Modelling from supply chain risk platform Fair Supply found that more than 21% of all goods imported into Australia—literally one dollar in every five spent—are linked to supply chains involving modern slavery, debt bondage, or coercion. We aren't just talking about distant factories in developing nations. Right here in Australia, the Federal Police received 371 reports of human trafficking and forced labour in the last year alone. The agricultural, horticultural, and domestic labour hire sectors are full of exploitation.
Under the old system, a company could discover these abuses, report them in their annual statement, do absolutely nothing to fix them, and face zero legal consequences. That is no longer an option.
The Practical Playbook for Australian Executives
Whether you agree with the Business Council or the human rights advocates, the reality is simple. The laws are changing, and your business must adapt immediately. Here is what procurement, HR, and legal teams need to do to prepare:
1. Audit Your Labour Hire Agreements
Modern slavery in Australia rarely looks like chains and locks. It looks like visa-linked coercion, withheld passports, and debt bondage.

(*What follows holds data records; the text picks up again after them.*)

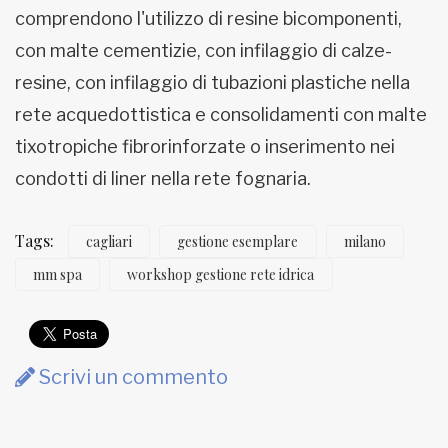
comprendono l'utilizzo di resine bicomponenti,
con malte cementizie, con infilaggio di calze-
resine, con infilaggio di tubazioni plastiche nella
rete acquedottistica e consolidamenti con malte
tixotropiche fibrorinforzate o inserimento nei
condotti di liner nella rete fognaria.
Tags:
cagliari
gestione esemplare
milano
mm spa
workshop gestione rete idrica
Scrivi un commento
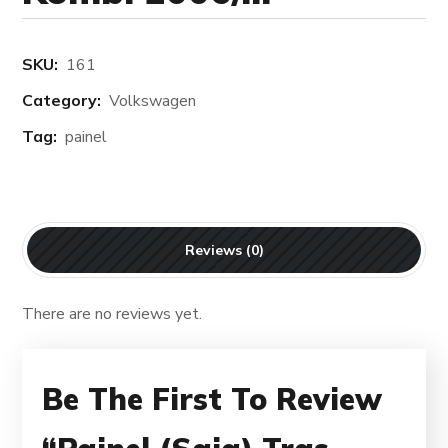
SKU:
161
Category:
Volkswagen
Tag:
painel
Reviews (0)
There are no reviews yet.
Be The First To Review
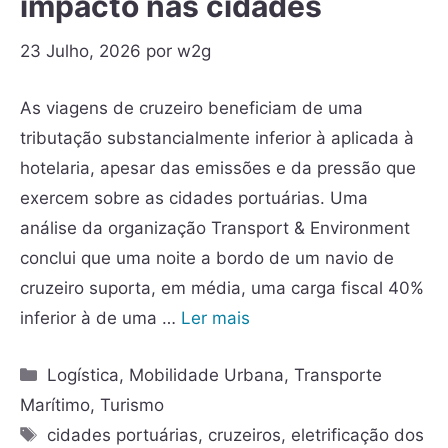
impacto nas cidades
23 Julho, 2026
por
w2g
As viagens de cruzeiro beneficiam de uma
tributação substancialmente inferior à aplicada à
hotelaria, apesar das emissões e da pressão que
exercem sobre as cidades portuárias. Uma
análise da organização Transport & Environment
conclui que uma noite a bordo de um navio de
cruzeiro suporta, em média, uma carga fiscal 40%
inferior à de uma …
Ler mais
Logística
,
Mobilidade Urbana
,
Transporte
Marítimo
,
Turismo
cidades portuárias
,
cruzeiros
,
eletrificação dos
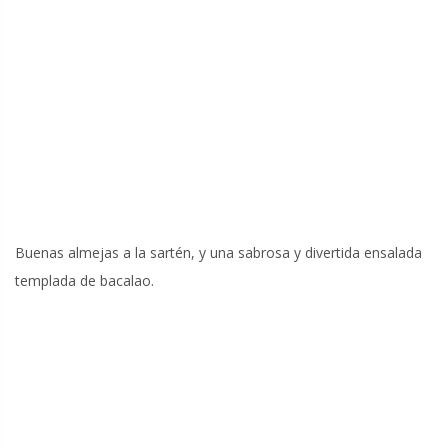
Buenas almejas a la sartén, y una sabrosa y divertida ensalada
templada de bacalao.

If your business relies on third-party labour hire agencies for agricultural, cleaning, or hospitality work, you are highly exposed. You must audit these agencies to ensure they pay award wages and do not charge workers "placement fees" that trap them in debt.

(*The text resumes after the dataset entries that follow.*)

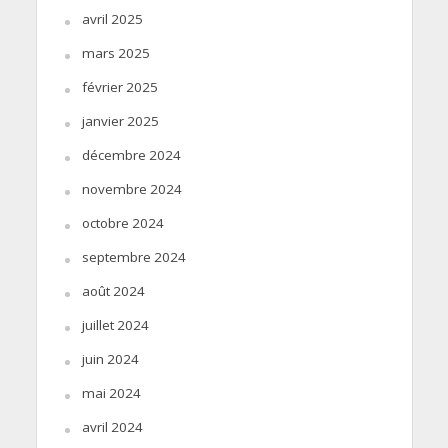
avril 2025
mars 2025
février 2025
janvier 2025
décembre 2024
novembre 2024
octobre 2024
septembre 2024
août 2024
juillet 2024
juin 2024
mai 2024
avril 2024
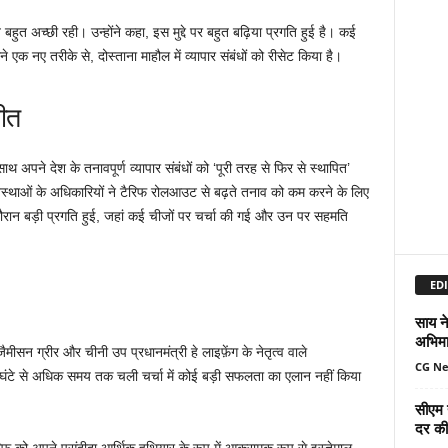
हुत अच्छी रही। उन्होंने कहा, इस मुद्दे पर बहुत बढ़िया प्रगति हुई है। कई
 एक नए तरीके से, दोस्ताना माहौल में व्यापार संबंधों को रीसेट किया है।
चीत
ाथ अपने देश के तनावपूर्ण व्यापार संबंधों को ‘पूरी तरह से फिर से स्थापित’
वस्थाओं के अधिकारियों ने टैरिफ रोलआउट से बढ़ते तनाव को कम करने के लिए
के दौरान बड़ी प्रगति हुई, जहां कई चीजों पर चर्चा की गई और उन पर सहमति
EDI
साय ने
अभिमा
ैमीसन ग्रीर और चीनी उप प्रधानमंत्री हे लाइफ़ेंग के नेतृत्व वाले
CG N
घंटे से अधिक समय तक चली चर्चा में कोई बड़ी सफलता का एलान नहीं किया
सीएम 
दर की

2. Map Beyond Tier One Suppliers
Most companies only look at their direct suppliers. But the worst exploitation happens deep down the supply chain—at Tier Three or Tier Four. If you buy electronics, apparel, or construction materials, you must trace those goods back to their raw material sources.
3. Build a "Reasonable Steps" Legal Defense
Since the new law provides a defence for companies taking reasonable steps, you need to document everything. Establish clear whistleblowing channels that vulnerable workers can actually access. Translate these systems into the native languages of your overseas and migrant workforce. If you find an issue, document your remediation steps immediately.
4. Stop Treating the Annual Report as a PR Exercise
Your sustainability team can no longer write glossy, vague statements about how much your company cares about human rights. Your legal team must verify every claim. Under the new rules, misleading or incomplete statements will result in heavy civil fines.
The US tariff threat might have been a cynical trade play, but it forced Australia to stop pretending. Companies can no longer treat human rights as a paperwork exercise. It's time to clean up your supply chain, or prepare to defend your business in court.